The tie between the readings today strike us profoundly, from the first reading from Isaiah ("Thus says the LORD: All you who are thirsty, come to the water! You who have no money [nothing of value to trade], come, receive grain and eat; Come, without paying and without cost, drink wine and milk!") to the Gospel story of the miracle of the few loaves and fish that fed a multitude. Thus are we are longing for food and drink and are fed by Christ.
Musicians, there is a song that begins Mass that is set to the first reading. It is the announcement that begins the liturgy. We sing the very words of the first reading. It is not a new song but one that dates from the early years of Christianity, and its shape and style show why it has sustained its transforming power to the present day. You can find it in the Graduale, the choir's songbook for the Roman Rite. It is also found in the Gregorian Missal. It is the Gregorian chant for the Introit.
Sometimes when we write about chant, we focus on style and solemnity and history. But here is a more fundamental reason for the chant: it is the music that matches the text of the Mass. If you do not sing the chant, you are leaving out an important part of the aesthetic furnishings for Mass. Anything else is second best: a derivative product at best. At worst, and this is most common, the hymn you sang to begin Mass was just a song of some sort, a song that welcomes us to the space and to each other, but doesn't actually tell us anything about what is going to happen that day.

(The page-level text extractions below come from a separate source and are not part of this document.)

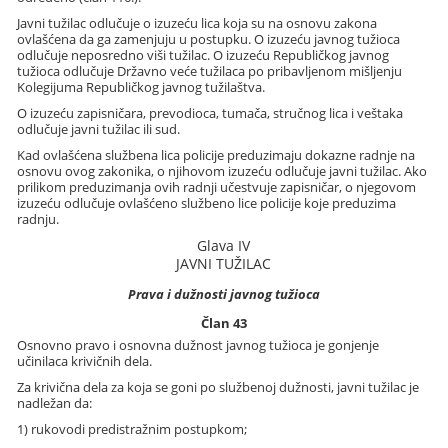
Javni tužilac odlučuje o izuzeću lica koja su na osnovu zakona
ovlašćena da ga zamenjuju u postupku. O izuzeću javnog tužioca
odlučuje neposredno viši tužilac. O izuzeću Republičkog javnog
tužioca odlučuje Državno veće tužilaca po pribavljenom mišljenju
Kolegijuma Republičkog javnog tužilaštva.
O izuzeću zapisničara, prevodioca, tumača, stručnog lica i veštaka
odlučuje javni tužilac ili sud.
Kad ovlašćena službena lica policije preduzimaju dokazne radnje na
osnovu ovog zakonika, o njihovom izuzeću odlučuje javni tužilac. Ako
prilikom preduzimanja ovih radnji učestvuje zapisničar, o njegovom
izuzeću odlučuje ovlašćeno službeno lice policije koje preduzima
radnju.
Glava IV
JAVNI TUŽILAC
Prava i dužnosti javnog tužioca
Član 43
Osnovno pravo i osnovna dužnost javnog tužioca je gonjenje
učinilaca krivičnih dela.
Za krivična dela za koja se goni po službenoj dužnosti, javni tužilac je
nadležan da:
1) rukovodi predistražnim postupkom;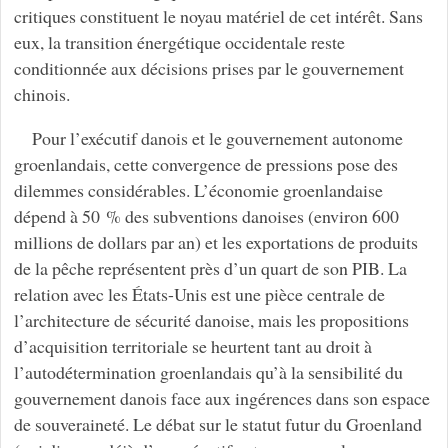
critiques constituent le noyau matériel de cet intérêt. Sans
eux, la transition énergétique occidentale reste
conditionnée aux décisions prises par le gouvernement
chinois.
Pour l’exécutif danois et le gouvernement autonome
groenlandais, cette convergence de pressions pose des
dilemmes considérables. L’économie groenlandaise
dépend à 50 % des subventions danoises (environ 600
millions de dollars par an) et les exportations de produits
de la pêche représentent près d’un quart de son PIB. La
relation avec les États-Unis est une pièce centrale de
l’architecture de sécurité danoise, mais les propositions
d’acquisition territoriale se heurtent tant au droit à
l’autodétermination groenlandais qu’à la sensibilité du
gouvernement danois face aux ingérences dans son espace
de souveraineté. Le débat sur le statut futur du Groenland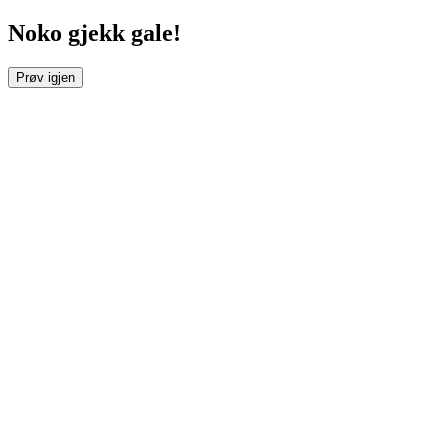
Noko gjekk gale!
Prøv igjen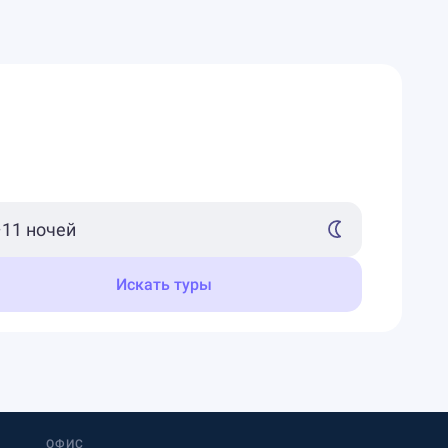
Искать туры
ОФИС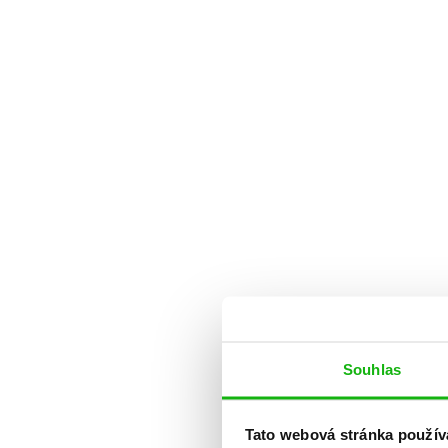
Souhlas
Tato webová stránka použív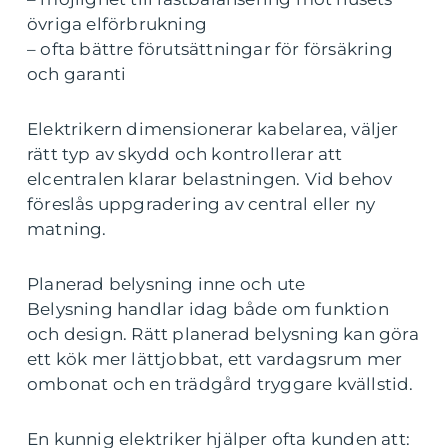
övriga elförbrukning
– ofta bättre förutsättningar för försäkring
och garanti
Elektrikern dimensionerar kabelarea, väljer
rätt typ av skydd och kontrollerar att
elcentralen klarar belastningen. Vid behov
föreslås uppgradering av central eller ny
matning.
Planerad belysning inne och ute
Belysning handlar idag både om funktion
och design. Rätt planerad belysning kan göra
ett kök mer lättjobbat, ett vardagsrum mer
ombonat och en trädgård tryggare kvällstid.
En kunnig elektriker hjälper ofta kunden att: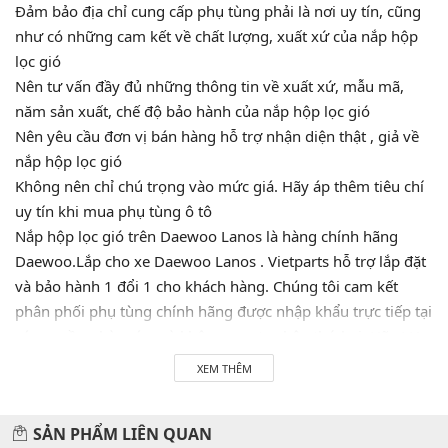
Đảm bảo địa chỉ cung cấp phụ tùng phải là nơi uy tín, cũng
như có những cam kết về chất lượng, xuất xứ của nắp hộp
lọc gió
Nên tư vấn đầy đủ những thông tin về xuất xứ, mẫu mã,
năm sản xuất, chế độ bảo hành của nắp hộp lọc gió
Nên yêu cầu đơn vị bán hàng hỗ trợ nhận diện thật , giả về
nắp hộp lọc gió
Không nên chỉ chú trọng vào mức giá. Hãy áp thêm tiêu chí
uy tín khi mua phụ tùng ô tô
Nắp hộp lọc gió trên Daewoo Lanos là hàng chính hãng
Daewoo.Lắp cho xe Daewoo Lanos . Vietparts hỗ trợ lắp đặt
và bảo hành 1 đổi 1 cho khách hàng. Chúng tôi cam kết
phân phối phụ tùng chính hãng được nhập khẩu trực tiếp tại
các nguồn nhà máy mà không qua tay bên thứ hai. Hãy LH
0945333777 để được tư vấn và hỗ trợ 24/7. Vietparts luôn
XEM THÊM
luôn sẵn sàng phục vụ quý khách!
SẢN PHẨM LIÊN QUAN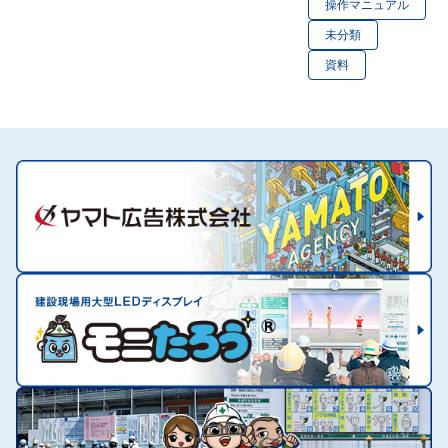
操作マニュアル
未分類
資料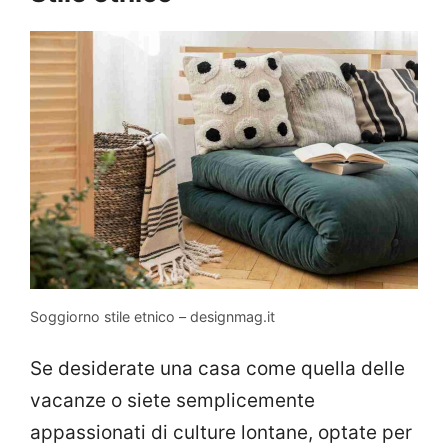
Soggiorno stile etnico – designmag.it
Se desiderate una casa come quella delle
vacanze o siete semplicemente
appassionati di culture lontane, optate per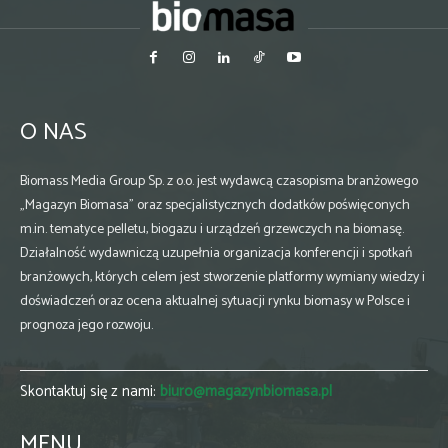
O NAS
Biomass Media Group Sp. z o.o. jest wydawcą czasopisma branżowego
„Magazyn Biomasa” oraz specjalistycznych dodatków poświęconych
m.in. tematyce pelletu, biogazu i urządzeń grzewczych na biomasę.
Działalność wydawniczą uzupełnia organizacja konferencji i spotkań
branżowych, których celem jest stworzenie platformy wymiany wiedzy i
doświadczeń oraz ocena aktualnej sytuacji rynku biomasy w Polsce i
prognoza jego rozwoju.
Skontaktuj się z nami:
biuro@magazynbiomasa.pl
MENU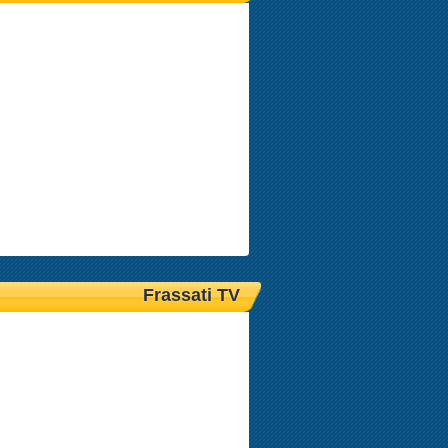
Frassati TV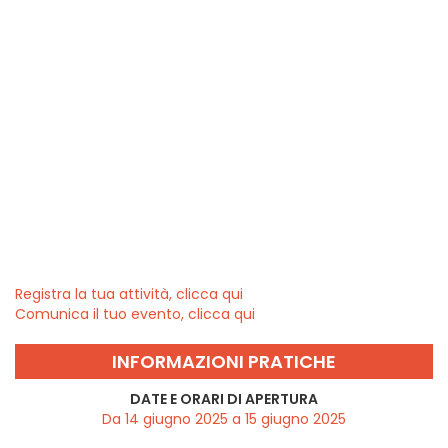
Registra la tua attività, clicca qui
Comunica il tuo evento, clicca qui
INFORMAZIONI PRATICHE
DATE E ORARI DI APERTURA
Da 14 giugno 2025 a 15 giugno 2025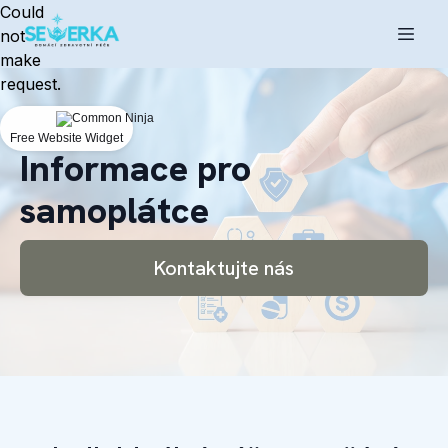
Could
not
make
request.
Free Website Widget
Informace pro
samoplátce
Kontaktujte nás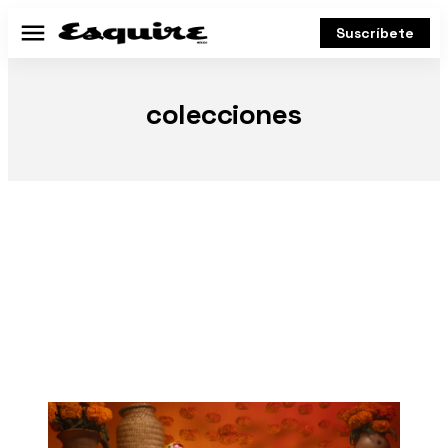
Suscríbete
Menú
colecciones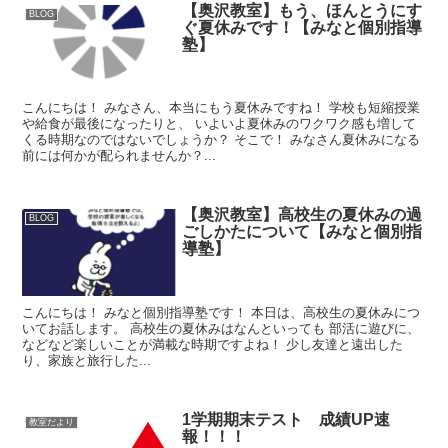
【奥沢教室】もう、ほんとうにす
BLOG
ぐ夏休みです！【みなと個別指導
塾】
こんにちは！ みなさん、本当にもう夏休みですね！ 学校も短縮授業
や給食が最後になったりと、 いよいよ夏休みのワクワク感も増して
くる時期なのではないでしょうか？ そこで！ みなさん夏休みになる
前には何かが配られませんか？...
【奥沢教室】高校生の夏休みの過
BLOG
ごしかたについて【みなと個別指
導塾】
こんにちは！ みなと個別指導塾です！ 本日は、高校生の夏休みにつ
いてお話します。 高校生の夏休みはなんといっても 部活に遊びに、
などなど楽しいことが満載な時期ですよね！ 少し友達と遠出した
り、家族と旅行した...
1学期期末テスト 成績UP速
教室だより
報！！！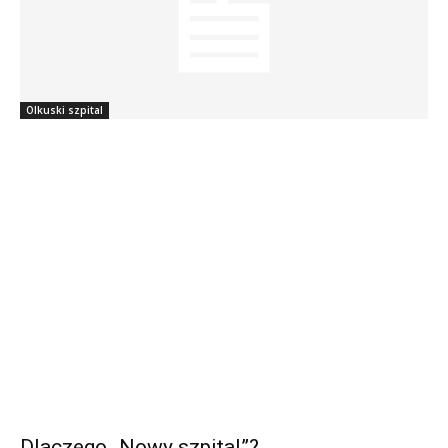
Olkuski szpital
Dlaczego „Nowy szpital”?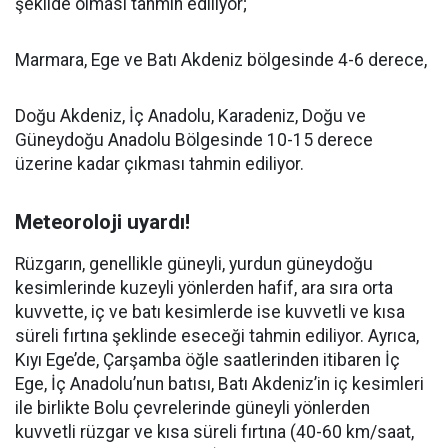
şekilde olması tahmin ediliyor;
Marmara, Ege ve Batı Akdeniz bölgesinde 4-6 derece,
Doğu Akdeniz, İç Anadolu, Karadeniz, Doğu ve
Güneydoğu Anadolu Bölgesinde 10-15 derece
üzerine kadar çıkması tahmin ediliyor.
Meteoroloji uyardı!
Rüzgarın, genellikle güneyli, yurdun güneydoğu
kesimlerinde kuzeyli yönlerden hafif, ara sıra orta
kuvvette, iç ve batı kesimlerde ise kuvvetli ve kısa
süreli fırtına şeklinde eseceği tahmin ediliyor. Ayrıca,
Kıyı Ege’de, Çarşamba öğle saatlerinden itibaren İç
Ege, İç Anadolu’nun batısı, Batı Akdeniz’in iç kesimleri
ile birlikte Bolu çevrelerinde güneyli yönlerden
kuvvetli rüzgar ve kısa süreli fırtına (40-60 km/saat,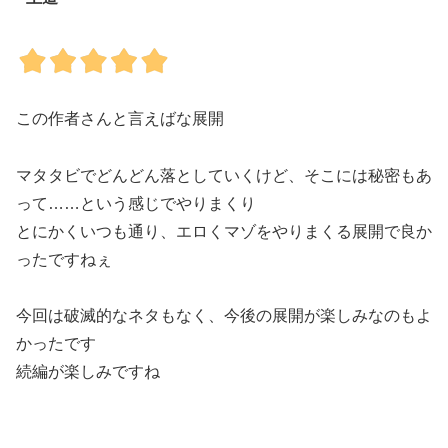
この作者さんと言えばな展開
マタタビでどんどん落としていくけど、そこには秘密もあ
って……という感じでやりまくり
とにかくいつも通り、エロくマゾをやりまくる展開で良か
ったですねぇ
今回は破滅的なネタもなく、今後の展開が楽しみなのもよ
かったです
続編が楽しみですね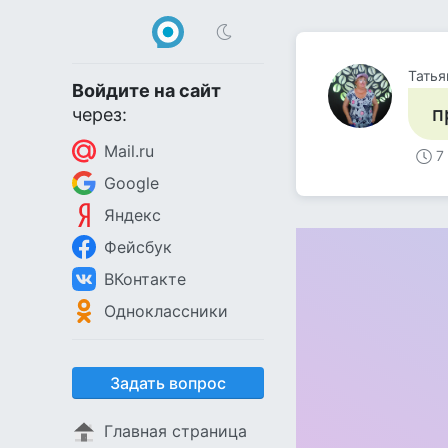
Татья
Войдите на сайт
п
через:
Mail.ru
7
Google
Яндекс
Фейсбук
ВКонтакте
Одноклассники
Задать вопрос
Главная страница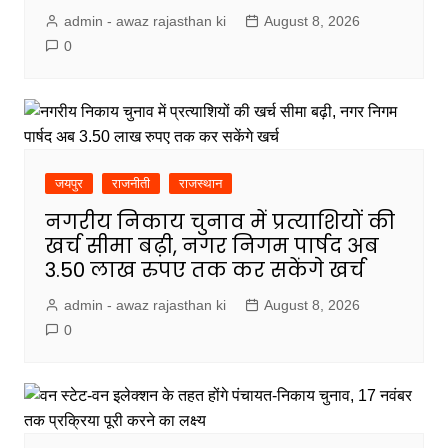
admin - awaz rajasthan ki
August 8, 2026
0
जयपुर
राजनीती
राजस्थान
नगरीय निकाय चुनाव में प्रत्याशियों की
खर्च सीमा बढ़ी, नगर निगम पार्षद अब
3.50 लाख रुपए तक कर सकेंगे खर्च
admin - awaz rajasthan ki
August 8, 2026
0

With the Gregorian song, the first note suggests a longing followed by an excited invitation to come to the water, which is offered by the Lord (Dominus employs the three-note episema symbolizing the Trinity). And you sense the forward motion here, as we do in the Introit generally. We are not merely "gathering"; nor are we singing a "gathering song." We are moving in procession as led by the celebrant to the Lord.
The phrase after the full bar turns out to be a musical elaboration on the first phrase, one that extends the invitation from those who are thirsty to even those who desire drink but have nothing of value to offer in exchange. The water is a free gift offered to all.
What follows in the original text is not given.